Dieser kleine Katalog stammt nicht aus einer einzigen kleinen Quelle. Dahinter stehen nationale Nährwerttabellen, Fachdatensätze, wissenschaftliche Studien, Verpackungsangaben und Rezeptdaten – jede für einen eigenen Zweck genutzt.
Die drei Zahlen zählen unterschiedliche Dinge. Die erste umfasst Zubereitungsvarianten, nicht 2.100 unabhängige Zutatennamen. Die letzte ist Vergleichsmaterial, nicht 10.000 Rezepte, die in der App angezeigt werden.
Viele Quellen. Eine klare Option#
Nehmen wir gebackenen Lachs. Eine Suchdatenbank kann mehrere Arten, Markenprodukte, Restaurantgerichte, Nutzereinträge und Zubereitungsarten gemeinsam anzeigen. Calk braucht eine einzige gewöhnliche Option für gebackenen Lachs – und separate Optionen, wenn roh, gekocht, gebraten oder eine andere Zubereitung das Ergebnis wesentlich verändert.
Das heißt nicht, jeden lachsähnlichen Eintrag in einen Durchschnitt zu werfen. Lachs mit Pesto ist ein komplettes Gericht. Forelle ist ein anderer Fisch. Daten zu einer bestimmten Lachsart können nützlich sein, sollten aber nicht heimlich die Zahl verändern, die ein Nutzer für gewöhnlichen gebackenen Lachs sieht.
Zusammenpassende Quellen können sich trotzdem ergänzen. Die eine liefert vielleicht solide Werte für Eiweiß und Fett, eine andere berichtet Jod oder Fettsäuren, und eine passende Studie deckt einen Nährstoff ab, den nationale Tabellen selten messen. Fehlt ein Feld, sucht Calk nach einer weiteren passenden Quelle.

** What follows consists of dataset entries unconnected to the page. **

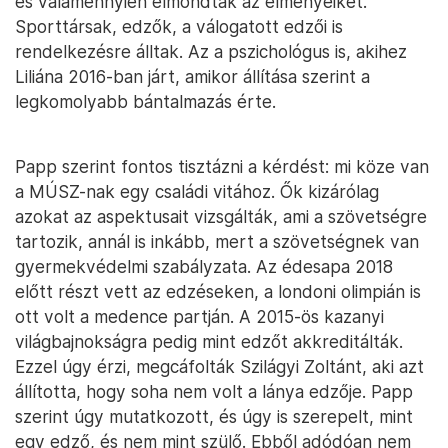
és valamennyien elmondták az élményeiket.
Sporttársak, edzők, a válogatott edzői is
rendelkezésre álltak. Az a pszichológus is, akihez
Liliána 2016-ban járt, amikor állítása szerint a
legkomolyabb bántalmazás érte.
Papp szerint fontos tisztázni a kérdést: mi köze van
a MÚSZ-nak egy családi vitához. Ők kizárólag
azokat az aspektusait vizsgálták, ami a szövetségre
tartozik, annál is inkább, mert a szövetségnek van
gyermekvédelmi szabályzata. Az édesapa 2018
előtt részt vett az edzéseken, a londoni olimpián is
ott volt a medence partján. A 2015-ös kazanyi
világbajnokságra pedig mint edzőt akkreditálták.
Ezzel úgy érzi, megcáfolták Szilágyi Zoltánt, aki azt
állította, hogy soha nem volt a lánya edzője. Papp
szerint úgy mutatkozott, és úgy is szerepelt, mint
egy edző, és nem mint szülő. Ebből adódóan nem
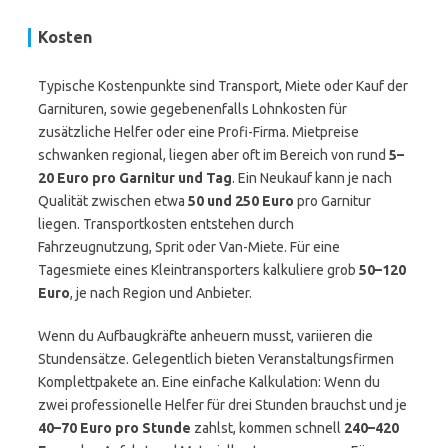
Kosten
Typische Kostenpunkte sind Transport, Miete oder Kauf der
Garnituren, sowie gegebenenfalls Lohnkosten für
zusätzliche Helfer oder eine Profi-Firma. Mietpreise
schwanken regional, liegen aber oft im Bereich von rund
5–
20 Euro pro Garnitur und Tag
. Ein Neukauf kann je nach
Qualität zwischen etwa
50 und 250 Euro
pro Garnitur
liegen. Transportkosten entstehen durch
Fahrzeugnutzung, Sprit oder Van-Miete. Für eine
Tagesmiete eines Kleintransporters kalkuliere grob
50–120
Euro
, je nach Region und Anbieter.
Wenn du Aufbaugkräfte anheuern musst, variieren die
Stundensätze. Gelegentlich bieten Veranstaltungsfirmen
Komplettpakete an. Eine einfache Kalkulation: Wenn du
zwei professionelle Helfer für drei Stunden brauchst und je
40–70 Euro pro Stunde
zahlst, kommen schnell
240–420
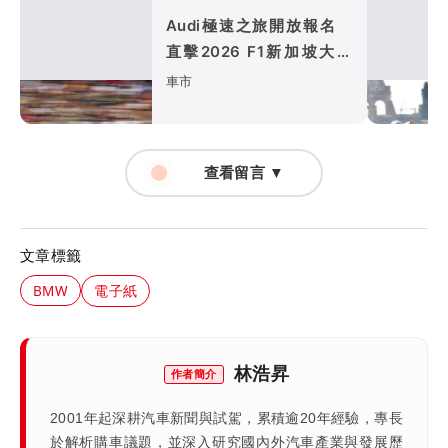
Audi極速之旅開放報名
直擊2026 F1新加坡大獎
賽、走進四環競速世界
車市
查看留言 ▼
文章標籤
BMW
電子紙
林浩昇
作者簡介
2001年起深耕汽車新聞與試駕，累積逾20年經驗，專長
於解析購車議題，並深入研究國內外汽車產業與發展歷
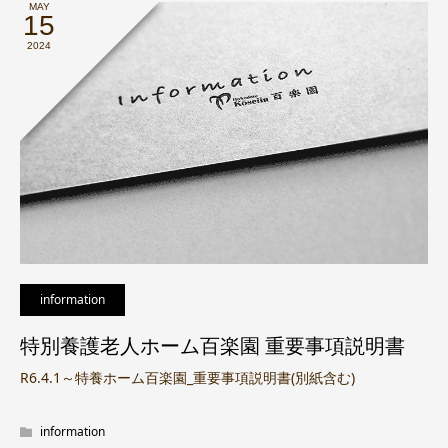
MAY
15
2024
information
特別養護老人ホーム百楽園 重要事項説明書
R6.4.1～特養ホーム百楽園_重要事項説明書(別紙含む)
information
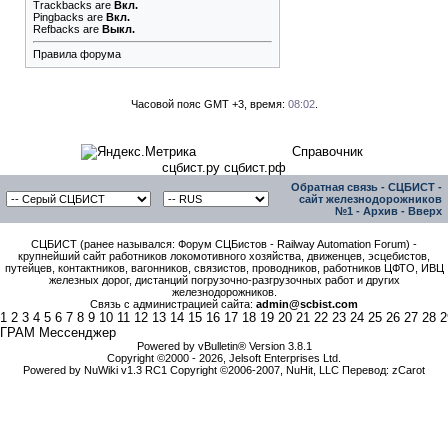
Trackbacks
are
Вкл.
Pingbacks
are
Вкл.
Refbacks
are
Выкл.
Правила форума
Часовой пояс GMT +3, время:
08:02
.
Справочник
сцбист.ру сцбист.рф
Обратная связь
-
СЦБИСТ -
сайт железнодорожников
№1
-
Архив
-
Вверх
СЦБИСТ (ранее назывался: Форум СЦБистов - Railway Automation Forum) -
крупнейший сайт работников локомотивного хозяйства, движенцев, эсцебистов,
путейцев, контактников, вагонников, связистов, проводников, работников ЦФТО, ИВЦ
железных дорог, дистанций погрузочно-разгрузочных работ и других
железнодорожников.
Связь с администрацией сайта:
admin@scbist.com
1
2
3
4
5
6
7
8
9
10
11
12
13
14
15
16
17
18
19
20
21
22
23
24
25
26
27
28
2
ГРАМ Мессенджер
Powered by vBulletin® Version 3.8.1
Copyright ©2000 - 2026, Jelsoft Enterprises Ltd.
Powered by NuWiki v1.3 RC1 Copyright ©2006-2007, NuHit, LLC Перевод: zCarot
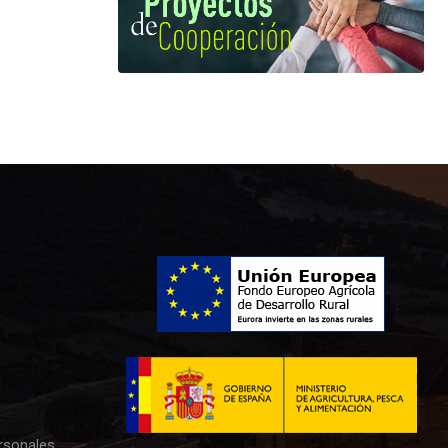
rsonales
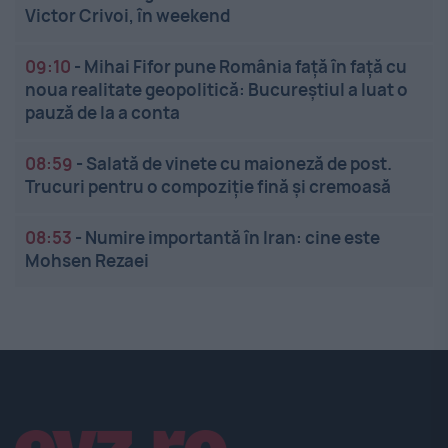
Victor Crivoi, în weekend
09:10
-
Mihai Fifor pune România față în față cu
noua realitate geopolitică: Bucureștiul a luat o
pauză de la a conta
08:59
-
Salată de vinete cu maioneză de post.
Trucuri pentru o compoziție fină și cremoasă
08:53
-
Numire importantă în Iran: cine este
Mohsen Rezaei
Linkuri utile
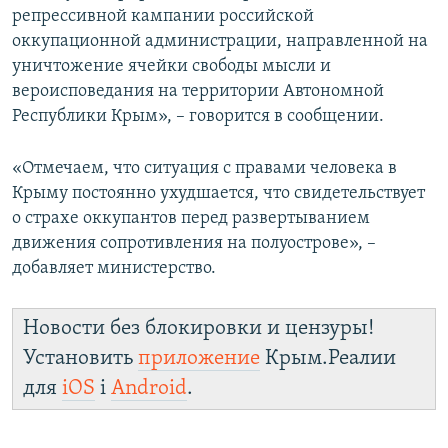
репрессивной кампании российской
оккупационной администрации, направленной на
уничтожение ячейки свободы мысли и
вероисповедания на территории Автономной
Республики Крым», – говорится в сообщении.
«Отмечаем, что ситуация с правами человека в
Крыму постоянно ухудшается, что свидетельствует
о страхе оккупантов перед развертыванием
движения сопротивления на полуострове», –
добавляет министерство.
Новости без блокировки и цензуры!
Установить
приложение
Крым.Реалии
для
iOS
і
Android
.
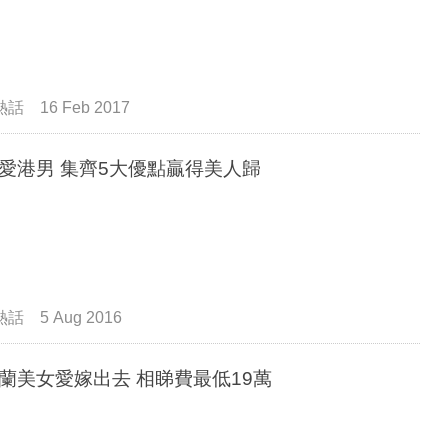
熱話
16 Feb 2017
台妹愛港男 集齊5大優點贏得美人歸
熱話
5 Aug 2016
烏克蘭美女愛嫁出去 相睇費最低19萬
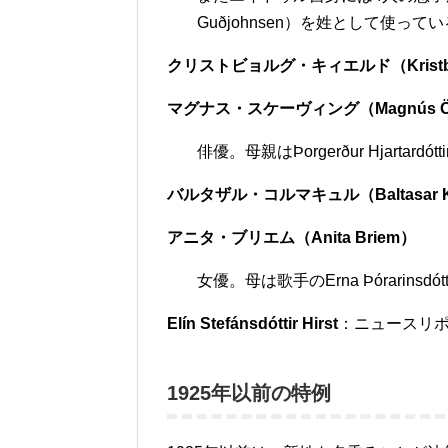
Guðjohnsen）を姓として使って
クリストビョルグ・キィエルド（Kristbjör
マグナス・スケーヴィング（Magnús Örn E
俳優。母親はÞorgerður Hjartardótti
バルタザル・コルマキュル（Baltasar K
アニタ・ブリエム（Anita Briem）
女優。母は歌手のErna Þórarinsdótt
Elín Stefánsdóttir Hirst
：ニュースリ
1925年以前の特例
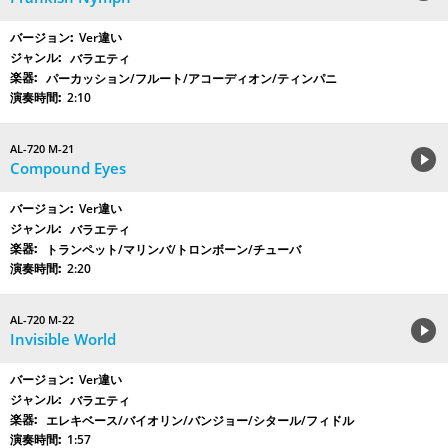
Ver違い
バラエティ
パーカッション/フルート/アコーディオン/ティンパニ
2:10
AL-720 M-21
Compound Eyes
Ver違い
バラエティ
トランペット/マリンバ/トロンボーン/チューバ
2:20
AL-720 M-22
Invisible World
Ver違い
バラエティ
エレキベース/バイオリン/バンジョー/シタール/フィドル
1:57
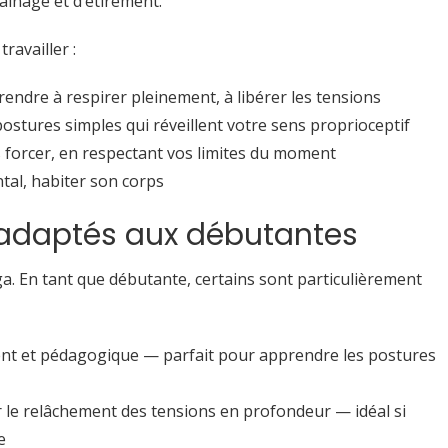
inage et d’étirement.
ravailler :
rendre à respirer pleinement, à libérer les tensions
postures simples qui réveillent votre sens proprioceptif
s forcer, en respectant vos limites du moment
ntal, habiter son corps
 adaptés aux débutantes
oga. En tant que débutante, certains sont particulièrement
 lent et pédagogique — parfait pour apprendre les postures
ur le relâchement des tensions en profondeur — idéal si
e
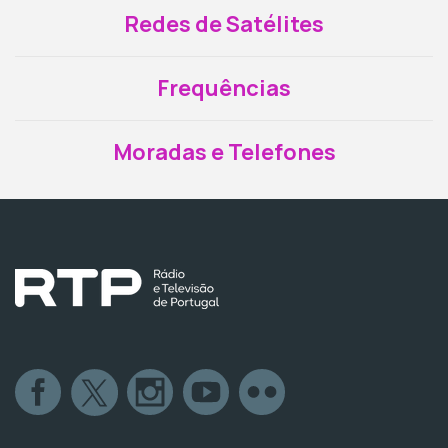
Redes de Satélites
Frequências
Moradas e Telefones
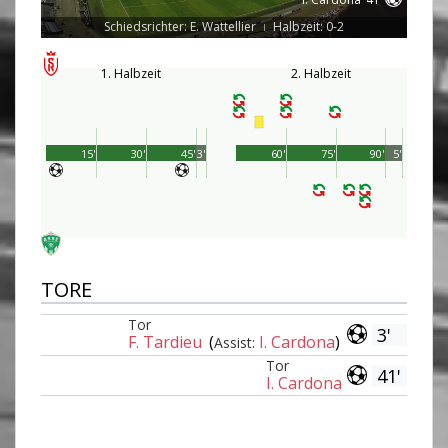
Schiedsrichter: E. Wattellier
Halbzeit: 0-2
|
1. Halbzeit
2. Halbzeit
15'
30'
45'
3'
60'
75'
90'
5'
TORE
Tor
3'
F. Tardieu
(
I. Cardona
)
Assist:
Tor
41'
I. Cardona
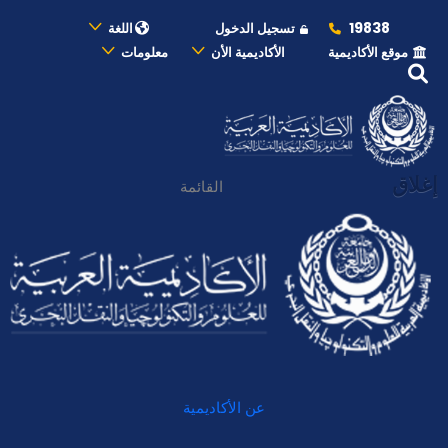
19838
تسجيل الدخول
اللغة
موقع الأكاديمية
الأكاديمية الأن
معلومات
إغلاق
القائمة
عن الأكاديمية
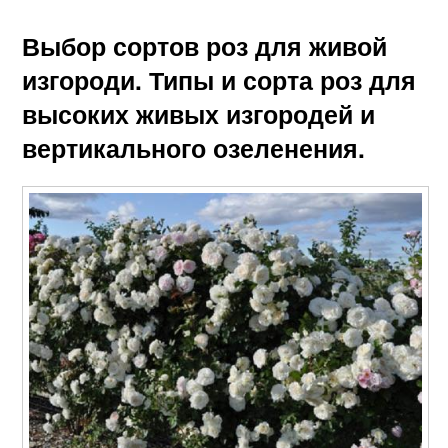
Выбор сортов роз для живой
изгороди. Типы и сорта роз для
высоких живых изгородей и
вертикального озеленения.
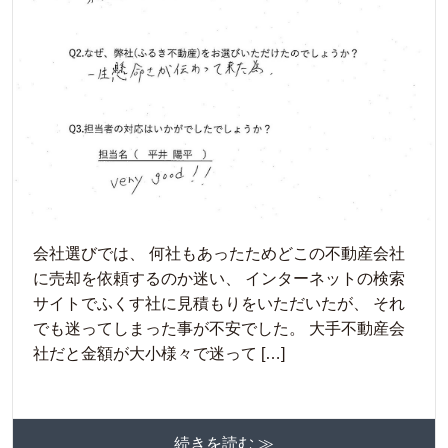
会社選びでは、 何社もあったためどこの不動産会社
に売却を依頼するのか迷い、 インターネットの検索
サイトでふくす社に見積もりをいただいたが、 それ
でも迷ってしまった事が不安でした。 大手不動産会
社だと金額が大小様々で迷って […]
続きを読む ≫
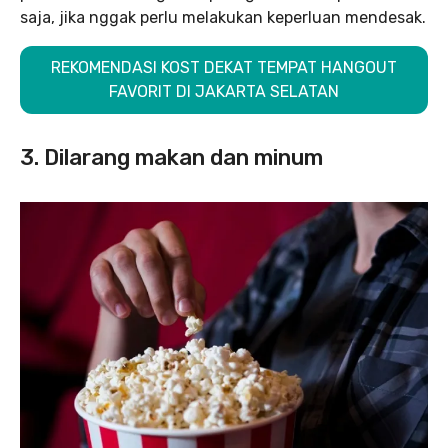
saja, jika nggak perlu melakukan keperluan mendesak.
REKOMENDASI KOST DEKAT TEMPAT HANGOUT
FAVORIT DI JAKARTA SELATAN
3. Dilarang makan dan minum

Lachs, gebacken – nicht Forelle, nicht Lachs mit Pesto, nicht jede Art auf einmal.
Jede passende Quelle wird für die Nährstoffe genutzt, die sie tatsächlich angibt.
Die Mahlzeitenvorlage bekommt eine klare Option statt einer Seite mit konkurrierenden Einträgen.
Calk wählt passende Quellen aus und kombiniert sie. Das Ergebnis ist ein generischer Startpunkt: Er beseitigt vermeidbare Mehrdeutigkeit, ohne zu behaupten, dass jedes Lachsfilet dieselbe Zusammensetzung hat.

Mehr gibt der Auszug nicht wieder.